▸ Stored records:

== Segment start ==

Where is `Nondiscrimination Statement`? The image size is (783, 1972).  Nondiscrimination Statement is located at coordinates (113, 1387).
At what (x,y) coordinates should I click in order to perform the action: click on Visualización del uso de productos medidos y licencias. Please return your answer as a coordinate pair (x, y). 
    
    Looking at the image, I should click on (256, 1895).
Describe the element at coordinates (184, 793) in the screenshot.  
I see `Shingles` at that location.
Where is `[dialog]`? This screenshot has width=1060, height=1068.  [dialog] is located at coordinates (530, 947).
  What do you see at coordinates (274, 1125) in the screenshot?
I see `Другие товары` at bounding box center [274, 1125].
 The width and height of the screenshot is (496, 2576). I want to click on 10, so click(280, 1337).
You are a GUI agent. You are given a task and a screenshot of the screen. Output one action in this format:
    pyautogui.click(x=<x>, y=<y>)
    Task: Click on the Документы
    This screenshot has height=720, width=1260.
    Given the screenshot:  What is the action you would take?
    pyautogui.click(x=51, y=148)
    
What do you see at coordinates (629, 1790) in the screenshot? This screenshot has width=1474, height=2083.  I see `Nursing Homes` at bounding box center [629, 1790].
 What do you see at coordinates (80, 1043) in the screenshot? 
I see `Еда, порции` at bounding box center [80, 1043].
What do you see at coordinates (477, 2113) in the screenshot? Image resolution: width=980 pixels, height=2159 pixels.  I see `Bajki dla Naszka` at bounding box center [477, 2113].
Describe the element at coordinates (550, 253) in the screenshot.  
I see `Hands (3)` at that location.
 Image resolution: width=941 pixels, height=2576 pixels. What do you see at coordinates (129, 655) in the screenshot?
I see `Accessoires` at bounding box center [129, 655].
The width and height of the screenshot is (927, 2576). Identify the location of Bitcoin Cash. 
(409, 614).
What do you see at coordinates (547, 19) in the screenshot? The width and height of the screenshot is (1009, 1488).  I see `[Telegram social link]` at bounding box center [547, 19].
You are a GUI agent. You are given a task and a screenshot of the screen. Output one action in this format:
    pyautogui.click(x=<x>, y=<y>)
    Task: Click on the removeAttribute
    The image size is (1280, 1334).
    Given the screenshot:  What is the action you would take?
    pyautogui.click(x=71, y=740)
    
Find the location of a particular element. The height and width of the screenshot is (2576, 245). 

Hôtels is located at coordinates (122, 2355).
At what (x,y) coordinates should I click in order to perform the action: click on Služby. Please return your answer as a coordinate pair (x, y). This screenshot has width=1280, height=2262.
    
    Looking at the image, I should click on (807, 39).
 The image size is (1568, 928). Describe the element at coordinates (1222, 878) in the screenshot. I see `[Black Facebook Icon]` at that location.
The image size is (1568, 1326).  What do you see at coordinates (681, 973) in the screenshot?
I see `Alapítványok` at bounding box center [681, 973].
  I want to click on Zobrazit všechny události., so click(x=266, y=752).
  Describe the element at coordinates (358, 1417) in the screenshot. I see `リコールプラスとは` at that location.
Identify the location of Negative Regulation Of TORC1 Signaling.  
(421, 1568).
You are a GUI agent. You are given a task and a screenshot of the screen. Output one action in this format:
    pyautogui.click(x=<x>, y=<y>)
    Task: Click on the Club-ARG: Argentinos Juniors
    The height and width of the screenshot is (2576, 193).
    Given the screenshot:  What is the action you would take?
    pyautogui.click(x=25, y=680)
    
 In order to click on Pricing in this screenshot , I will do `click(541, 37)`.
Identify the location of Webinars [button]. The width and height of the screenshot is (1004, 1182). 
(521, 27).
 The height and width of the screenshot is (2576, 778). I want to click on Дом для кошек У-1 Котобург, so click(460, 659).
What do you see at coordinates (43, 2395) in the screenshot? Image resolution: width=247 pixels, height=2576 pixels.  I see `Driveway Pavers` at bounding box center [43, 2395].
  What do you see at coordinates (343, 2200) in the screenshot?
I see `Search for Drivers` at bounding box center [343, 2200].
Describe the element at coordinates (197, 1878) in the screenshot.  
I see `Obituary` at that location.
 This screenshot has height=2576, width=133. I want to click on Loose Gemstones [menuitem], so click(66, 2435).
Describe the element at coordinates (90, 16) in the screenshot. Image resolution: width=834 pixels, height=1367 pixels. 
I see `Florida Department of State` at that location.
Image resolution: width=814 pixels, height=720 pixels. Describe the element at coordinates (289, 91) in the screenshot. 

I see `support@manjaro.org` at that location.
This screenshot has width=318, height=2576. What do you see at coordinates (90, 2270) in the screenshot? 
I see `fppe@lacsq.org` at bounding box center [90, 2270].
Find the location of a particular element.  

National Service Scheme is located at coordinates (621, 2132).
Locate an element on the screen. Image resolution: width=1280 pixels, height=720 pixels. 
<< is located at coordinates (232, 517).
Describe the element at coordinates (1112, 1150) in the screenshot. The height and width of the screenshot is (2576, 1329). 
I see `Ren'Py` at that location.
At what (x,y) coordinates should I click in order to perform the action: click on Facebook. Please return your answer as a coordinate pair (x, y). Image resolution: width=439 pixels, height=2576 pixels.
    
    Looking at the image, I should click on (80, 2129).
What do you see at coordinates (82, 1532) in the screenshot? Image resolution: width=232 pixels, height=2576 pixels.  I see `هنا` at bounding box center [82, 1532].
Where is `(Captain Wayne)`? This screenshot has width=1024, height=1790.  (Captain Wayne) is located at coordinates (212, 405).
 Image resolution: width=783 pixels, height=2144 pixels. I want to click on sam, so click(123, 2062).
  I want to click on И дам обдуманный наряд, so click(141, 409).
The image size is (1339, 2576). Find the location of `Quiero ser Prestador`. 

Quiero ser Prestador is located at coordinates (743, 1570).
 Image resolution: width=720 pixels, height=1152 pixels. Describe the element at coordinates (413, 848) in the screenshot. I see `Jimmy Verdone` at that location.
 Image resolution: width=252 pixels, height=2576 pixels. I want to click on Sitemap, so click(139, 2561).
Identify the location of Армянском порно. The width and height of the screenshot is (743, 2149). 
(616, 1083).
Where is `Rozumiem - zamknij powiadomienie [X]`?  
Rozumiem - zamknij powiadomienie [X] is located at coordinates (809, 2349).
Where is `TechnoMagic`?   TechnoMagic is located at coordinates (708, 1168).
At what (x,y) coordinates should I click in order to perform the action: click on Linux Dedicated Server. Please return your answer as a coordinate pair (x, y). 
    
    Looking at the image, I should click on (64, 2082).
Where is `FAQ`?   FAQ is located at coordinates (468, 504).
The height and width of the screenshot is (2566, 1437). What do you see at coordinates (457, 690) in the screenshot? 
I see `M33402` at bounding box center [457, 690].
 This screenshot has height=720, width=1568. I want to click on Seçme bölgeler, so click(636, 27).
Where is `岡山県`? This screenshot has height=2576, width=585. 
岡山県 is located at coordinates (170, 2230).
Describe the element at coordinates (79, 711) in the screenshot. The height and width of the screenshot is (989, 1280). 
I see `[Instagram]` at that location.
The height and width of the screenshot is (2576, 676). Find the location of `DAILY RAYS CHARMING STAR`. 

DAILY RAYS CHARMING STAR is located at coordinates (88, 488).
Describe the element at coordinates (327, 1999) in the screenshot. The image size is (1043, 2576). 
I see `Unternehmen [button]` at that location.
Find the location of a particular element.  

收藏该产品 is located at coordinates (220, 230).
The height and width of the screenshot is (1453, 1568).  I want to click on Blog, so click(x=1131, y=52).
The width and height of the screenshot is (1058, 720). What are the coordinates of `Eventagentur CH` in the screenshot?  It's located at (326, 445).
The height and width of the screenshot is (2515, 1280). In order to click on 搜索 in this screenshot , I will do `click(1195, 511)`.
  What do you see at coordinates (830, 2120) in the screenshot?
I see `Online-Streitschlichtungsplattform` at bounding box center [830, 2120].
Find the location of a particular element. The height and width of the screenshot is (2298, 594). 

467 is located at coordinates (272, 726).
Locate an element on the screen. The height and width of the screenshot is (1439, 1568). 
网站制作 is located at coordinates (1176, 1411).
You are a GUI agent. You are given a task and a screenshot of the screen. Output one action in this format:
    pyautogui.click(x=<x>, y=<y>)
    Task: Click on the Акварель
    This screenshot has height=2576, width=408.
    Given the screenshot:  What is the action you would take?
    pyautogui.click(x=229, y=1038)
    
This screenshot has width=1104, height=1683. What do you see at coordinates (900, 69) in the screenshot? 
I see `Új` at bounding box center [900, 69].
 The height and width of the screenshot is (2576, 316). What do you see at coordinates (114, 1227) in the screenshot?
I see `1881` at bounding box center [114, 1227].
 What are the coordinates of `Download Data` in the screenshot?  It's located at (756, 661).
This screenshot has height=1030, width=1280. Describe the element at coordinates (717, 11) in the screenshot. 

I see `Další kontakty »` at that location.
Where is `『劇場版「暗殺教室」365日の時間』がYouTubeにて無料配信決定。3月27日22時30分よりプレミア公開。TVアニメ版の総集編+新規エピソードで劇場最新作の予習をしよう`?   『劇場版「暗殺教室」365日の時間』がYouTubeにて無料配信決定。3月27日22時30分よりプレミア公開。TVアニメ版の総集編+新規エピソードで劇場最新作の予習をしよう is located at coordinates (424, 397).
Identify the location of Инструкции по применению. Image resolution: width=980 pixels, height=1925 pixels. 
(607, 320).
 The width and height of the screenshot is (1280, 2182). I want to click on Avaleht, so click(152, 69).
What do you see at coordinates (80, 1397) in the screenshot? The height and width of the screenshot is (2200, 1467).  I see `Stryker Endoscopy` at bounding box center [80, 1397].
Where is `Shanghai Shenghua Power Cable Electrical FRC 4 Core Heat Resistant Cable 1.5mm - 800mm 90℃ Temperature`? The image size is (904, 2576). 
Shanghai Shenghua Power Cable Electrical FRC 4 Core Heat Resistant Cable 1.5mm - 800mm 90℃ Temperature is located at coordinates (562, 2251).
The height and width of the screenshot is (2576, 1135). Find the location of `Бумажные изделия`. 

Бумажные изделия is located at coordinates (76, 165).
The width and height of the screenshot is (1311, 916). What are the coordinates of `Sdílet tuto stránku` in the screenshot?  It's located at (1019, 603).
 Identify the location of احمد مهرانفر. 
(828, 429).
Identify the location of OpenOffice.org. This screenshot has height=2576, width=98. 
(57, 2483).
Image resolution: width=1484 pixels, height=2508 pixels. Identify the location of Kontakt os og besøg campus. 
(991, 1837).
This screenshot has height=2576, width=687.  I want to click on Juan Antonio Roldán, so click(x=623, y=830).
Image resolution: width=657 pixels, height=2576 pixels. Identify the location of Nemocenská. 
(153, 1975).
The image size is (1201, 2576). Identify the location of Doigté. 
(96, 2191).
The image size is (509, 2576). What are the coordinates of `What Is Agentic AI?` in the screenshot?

== Segment end ==

▸ Work order: Exactly and only the lines from the one containing "Identify the location of OpenOffice.org." to the end of the entries above are to be written out.

▸ Finished task:
Identify the location of OpenOffice.org. This screenshot has height=2576, width=98. 
(57, 2483).
Image resolution: width=1484 pixels, height=2508 pixels. Identify the location of Kontakt os og besøg campus. 
(991, 1837).
This screenshot has height=2576, width=687.  I want to click on Juan Antonio Roldán, so click(x=623, y=830).
Image resolution: width=657 pixels, height=2576 pixels. Identify the location of Nemocenská. 
(153, 1975).
The image size is (1201, 2576). Identify the location of Doigté. 
(96, 2191).
The image size is (509, 2576). What are the coordinates of `What Is Agentic AI?` in the screenshot?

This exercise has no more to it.